== TASK MATERIAL ==
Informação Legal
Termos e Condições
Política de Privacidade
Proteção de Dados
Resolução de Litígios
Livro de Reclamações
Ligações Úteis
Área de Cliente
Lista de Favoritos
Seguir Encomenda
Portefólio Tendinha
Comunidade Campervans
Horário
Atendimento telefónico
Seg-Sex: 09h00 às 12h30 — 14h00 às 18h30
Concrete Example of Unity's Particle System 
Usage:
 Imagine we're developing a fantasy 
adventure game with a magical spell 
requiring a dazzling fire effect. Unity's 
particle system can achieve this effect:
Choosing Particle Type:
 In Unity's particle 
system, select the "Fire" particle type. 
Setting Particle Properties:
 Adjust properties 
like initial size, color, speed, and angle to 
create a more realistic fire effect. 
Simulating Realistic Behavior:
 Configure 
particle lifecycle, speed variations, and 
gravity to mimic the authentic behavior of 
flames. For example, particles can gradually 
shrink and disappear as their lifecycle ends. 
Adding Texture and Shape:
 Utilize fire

---

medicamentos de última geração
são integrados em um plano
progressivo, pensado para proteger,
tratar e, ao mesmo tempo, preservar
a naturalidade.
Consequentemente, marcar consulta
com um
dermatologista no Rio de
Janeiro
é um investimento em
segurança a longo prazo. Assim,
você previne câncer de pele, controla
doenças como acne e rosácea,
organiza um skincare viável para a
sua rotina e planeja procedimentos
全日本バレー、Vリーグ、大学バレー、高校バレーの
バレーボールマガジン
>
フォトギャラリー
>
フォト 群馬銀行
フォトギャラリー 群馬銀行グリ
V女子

...

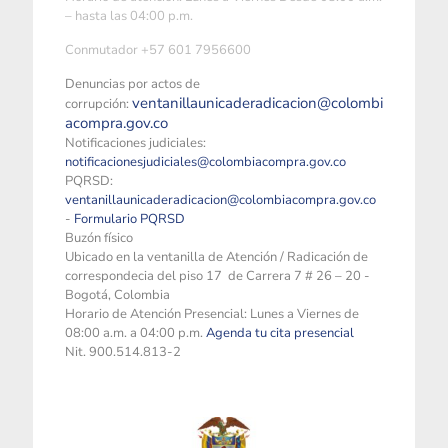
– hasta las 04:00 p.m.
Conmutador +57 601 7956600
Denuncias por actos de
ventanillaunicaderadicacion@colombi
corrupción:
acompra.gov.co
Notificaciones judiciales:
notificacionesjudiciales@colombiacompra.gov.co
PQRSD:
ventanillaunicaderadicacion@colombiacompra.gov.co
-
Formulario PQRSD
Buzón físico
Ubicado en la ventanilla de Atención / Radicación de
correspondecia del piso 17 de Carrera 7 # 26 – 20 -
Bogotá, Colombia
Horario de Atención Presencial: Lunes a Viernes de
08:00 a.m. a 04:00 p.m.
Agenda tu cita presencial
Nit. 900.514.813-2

== PROMPT ==
When the line with "Termos e Condições" is reached in the data above, start copying there, and copy each line exactly until the line with "particle lifecycle, speed variations, and" has been copied; copy nothing else.

== TASK RESPONSE ==
Termos e Condições
Política de Privacidade
Proteção de Dados
Resolução de Litígios
Livro de Reclamações
Ligações Úteis
Área de Cliente
Lista de Favoritos
Seguir Encomenda
Portefólio Tendinha
Comunidade Campervans
Horário
Atendimento telefónico
Seg-Sex: 09h00 às 12h30 — 14h00 às 18h30
Concrete Example of Unity's Particle System 
Usage:
 Imagine we're developing a fantasy 
adventure game with a magical spell 
requiring a dazzling fire effect. Unity's 
particle system can achieve this effect:
Choosing Particle Type:
 In Unity's particle 
system, select the "Fire" particle type. 
Setting Particle Properties:
 Adjust properties 
like initial size, color, speed, and angle to 
create a more realistic fire effect. 
Simulating Realistic Behavior:
 Configure 
particle lifecycle, speed variations, and 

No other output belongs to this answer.